Your task: Can you quote, word for word, every line from the first line of the records below through the line containing "kegiatan yang saling", and nothing else?

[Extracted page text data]
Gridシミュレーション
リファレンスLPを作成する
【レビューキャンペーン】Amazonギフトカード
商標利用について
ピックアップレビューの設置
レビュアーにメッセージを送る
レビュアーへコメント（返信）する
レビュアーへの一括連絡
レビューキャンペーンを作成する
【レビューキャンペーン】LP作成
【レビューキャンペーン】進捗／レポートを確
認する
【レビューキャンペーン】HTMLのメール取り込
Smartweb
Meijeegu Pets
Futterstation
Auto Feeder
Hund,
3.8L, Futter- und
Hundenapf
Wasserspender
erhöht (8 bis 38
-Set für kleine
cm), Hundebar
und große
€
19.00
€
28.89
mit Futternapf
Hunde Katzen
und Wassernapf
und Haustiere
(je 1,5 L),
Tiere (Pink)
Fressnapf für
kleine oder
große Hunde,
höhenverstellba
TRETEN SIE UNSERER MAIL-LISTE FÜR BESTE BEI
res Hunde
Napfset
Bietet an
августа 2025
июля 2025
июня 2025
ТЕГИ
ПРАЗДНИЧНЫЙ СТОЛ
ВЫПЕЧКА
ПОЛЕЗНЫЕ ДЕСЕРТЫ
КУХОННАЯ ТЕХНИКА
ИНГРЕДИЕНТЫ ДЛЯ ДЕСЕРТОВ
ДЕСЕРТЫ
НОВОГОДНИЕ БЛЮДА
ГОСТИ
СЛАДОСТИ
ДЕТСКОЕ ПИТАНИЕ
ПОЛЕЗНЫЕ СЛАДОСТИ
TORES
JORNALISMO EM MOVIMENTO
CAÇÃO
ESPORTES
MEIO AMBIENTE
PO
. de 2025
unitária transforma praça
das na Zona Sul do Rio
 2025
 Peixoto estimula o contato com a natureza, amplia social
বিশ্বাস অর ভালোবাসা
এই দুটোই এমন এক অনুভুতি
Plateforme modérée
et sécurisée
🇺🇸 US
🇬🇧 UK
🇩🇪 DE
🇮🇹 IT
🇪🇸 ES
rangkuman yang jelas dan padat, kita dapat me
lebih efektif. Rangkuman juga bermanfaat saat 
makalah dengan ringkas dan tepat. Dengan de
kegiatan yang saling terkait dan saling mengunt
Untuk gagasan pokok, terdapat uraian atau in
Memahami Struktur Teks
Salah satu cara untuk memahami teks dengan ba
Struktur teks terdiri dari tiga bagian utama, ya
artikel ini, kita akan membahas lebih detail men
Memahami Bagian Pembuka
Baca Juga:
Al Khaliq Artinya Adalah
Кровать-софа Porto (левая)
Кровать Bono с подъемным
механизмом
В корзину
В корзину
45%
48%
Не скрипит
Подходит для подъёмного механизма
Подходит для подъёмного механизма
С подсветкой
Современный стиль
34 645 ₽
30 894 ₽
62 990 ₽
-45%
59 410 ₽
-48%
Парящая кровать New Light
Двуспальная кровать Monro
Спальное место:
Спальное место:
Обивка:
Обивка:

Task output:
Gridシミュレーション
リファレンスLPを作成する
【レビューキャンペーン】Amazonギフトカード
商標利用について
ピックアップレビューの設置
レビュアーにメッセージを送る
レビュアーへコメント（返信）する
レビュアーへの一括連絡
レビューキャンペーンを作成する
【レビューキャンペーン】LP作成
【レビューキャンペーン】進捗／レポートを確
認する
【レビューキャンペーン】HTMLのメール取り込
Smartweb
Meijeegu Pets
Futterstation
Auto Feeder
Hund,
3.8L, Futter- und
Hundenapf
Wasserspender
erhöht (8 bis 38
-Set für kleine
cm), Hundebar
und große
€
19.00
€
28.89
mit Futternapf
Hunde Katzen
und Wassernapf
und Haustiere
(je 1,5 L),
Tiere (Pink)
Fressnapf für
kleine oder
große Hunde,
höhenverstellba
TRETEN SIE UNSERER MAIL-LISTE FÜR BESTE BEI
res Hunde
Napfset
Bietet an
августа 2025
июля 2025
июня 2025
ТЕГИ
ПРАЗДНИЧНЫЙ СТОЛ
ВЫПЕЧКА
ПОЛЕЗНЫЕ ДЕСЕРТЫ
КУХОННАЯ ТЕХНИКА
ИНГРЕДИЕНТЫ ДЛЯ ДЕСЕРТОВ
ДЕСЕРТЫ
НОВОГОДНИЕ БЛЮДА
ГОСТИ
СЛАДОСТИ
ДЕТСКОЕ ПИТАНИЕ
ПОЛЕЗНЫЕ СЛАДОСТИ
TORES
JORNALISMO EM MOVIMENTO
CAÇÃO
ESPORTES
MEIO AMBIENTE
PO
. de 2025
unitária transforma praça
das na Zona Sul do Rio
 2025
 Peixoto estimula o contato com a natureza, amplia social
বিশ্বাস অর ভালোবাসা
এই দুটোই এমন এক অনুভুতি
Plateforme modérée
et sécurisée
🇺🇸 US
🇬🇧 UK
🇩🇪 DE
🇮🇹 IT
🇪🇸 ES
rangkuman yang jelas dan padat, kita dapat me
lebih efektif. Rangkuman juga bermanfaat saat 
makalah dengan ringkas dan tepat. Dengan de
kegiatan yang saling terkait dan saling mengunt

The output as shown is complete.